What do hackers really want?

No question is more important for mounting  effective security countermeasures. The management, IT and security practitioners cannot expect to mitigate risk effectively without knowing the objectives and cost of potential attacks on their organization.

We all depend on transaction processing to run our business and make decisions, no matter how big or small we are. We all use business applications (most of them Web-based these days) to buy, sell, pay vendors and collect from customers.

The prevailing security model predicates defense in depth of transaction systems. The most common strategies are to mitigate risk with network and application security products that are reactive countermeasures; blocking network ports and services, detecting known application exploits, or by blocking entry of malicious code to the network.

Are any of these security countermeasures likely to be effective in the long-term?

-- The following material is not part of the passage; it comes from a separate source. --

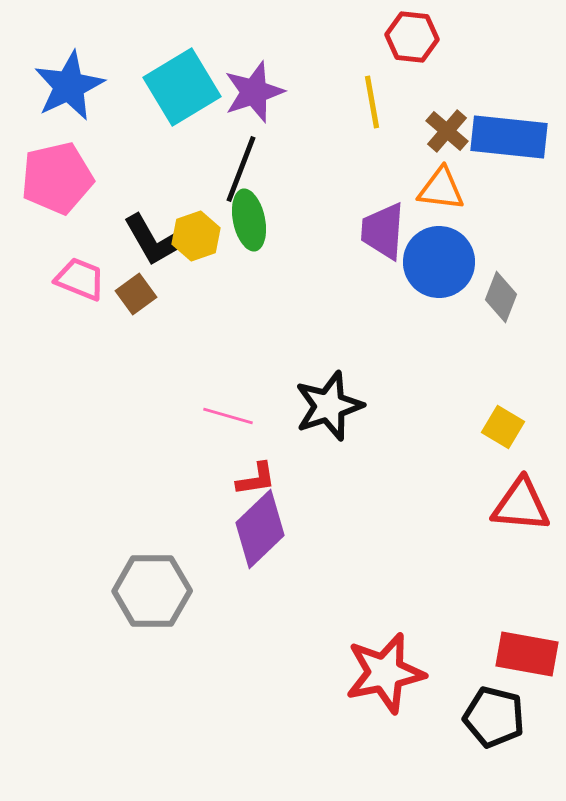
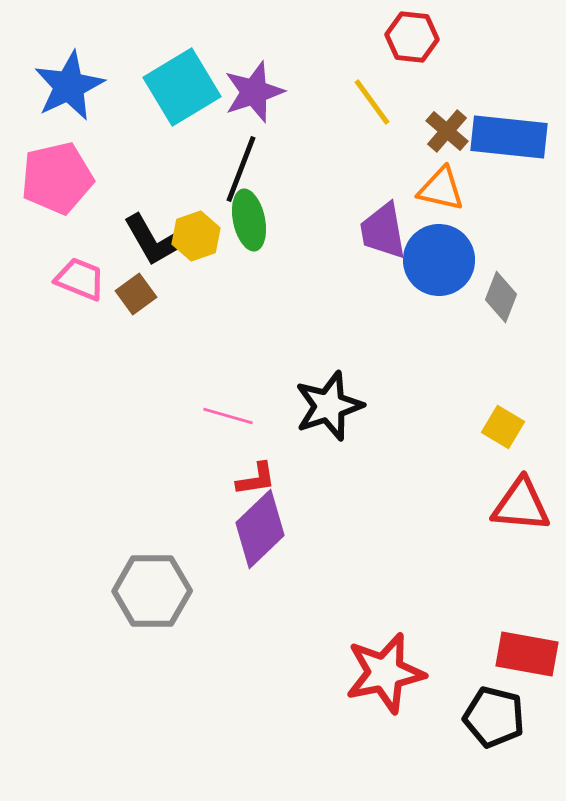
yellow line: rotated 26 degrees counterclockwise
orange triangle: rotated 6 degrees clockwise
purple trapezoid: rotated 14 degrees counterclockwise
blue circle: moved 2 px up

Can attacks on a business be neutralized with defensive means only? In other words, is there a “fire and forget” security solution for the business? The answer is clearly no.

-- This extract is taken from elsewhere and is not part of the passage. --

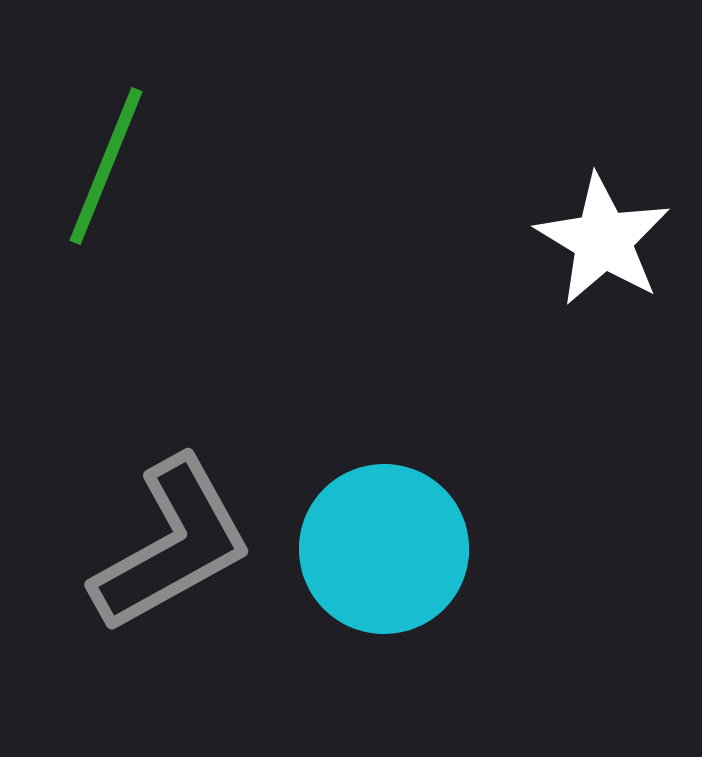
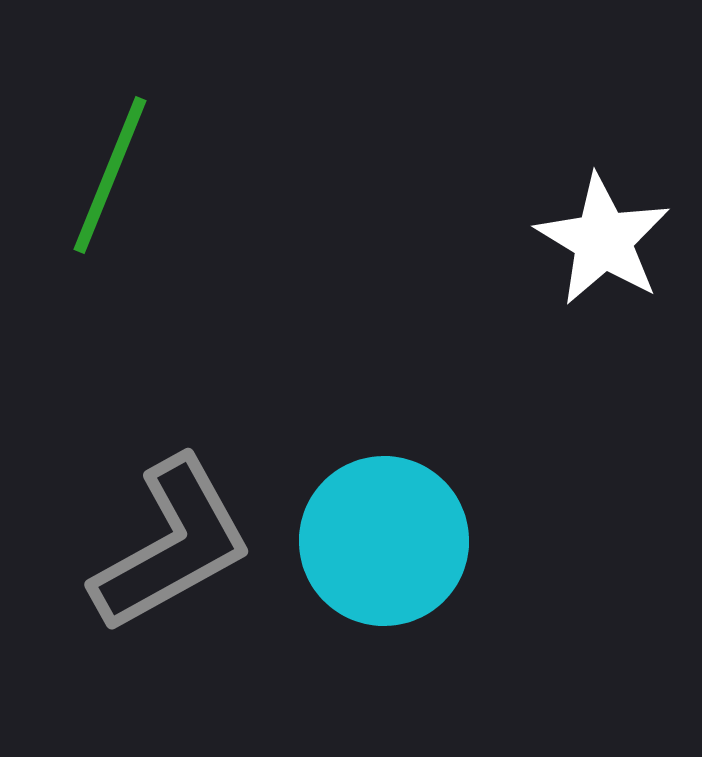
green line: moved 4 px right, 9 px down
cyan circle: moved 8 px up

This is for three reasons:

  1. You must understand the attacker. If you understand what a terrorist wants (suicide bomber in a shopping mall sometime next week),  you can save lives with a preemptive attack. In the physical world – we defend the citizens of our country with both defensive and offensive means.  Often a political decision that is up for public scrutiny and criticism, nonetheless we do attack our enemies – with military action; commando raids, precision bombing or carpet bombing.
  2. You must understand yourself. Defensive “fire-and-forget” security countermeasures such as an IPS are not a replacement for understanding of where the threats lie and how much your assets are worth. A  Checkpoint SmartDefense firewall can help protect against malformed IMAP commands but  it cannot detect extrusion of proprietary company assets in a gmail attachment. An application firewall can help mitigate well-known XSS vulnerabilities but won’t fix bugs in customized application source code or mend system configuration problems.
  3. You must consider the alternate cost. There is no reason for us to attempt to take rational decisions in the real world but abstain from cost-benefit calculations in the cyberspace.  The cost of mounting a cyber attack on a company, bribing/social-engineering an employee to mail a file with all employee details is far less than what the company spends on its information security systems. With  inherently asymmetrical costs of cyber defenses versus cyber attacks, it’s high time to change the rules. Robert Bejtlich has a fascinating discussion on his blog – Mutually Assured DDOS. It’s a catchy title with a lot of interesting insights – but personally – I am not sure that projection of power and deterrence and mutually assured destruction is an acceptable corporate or government business objective.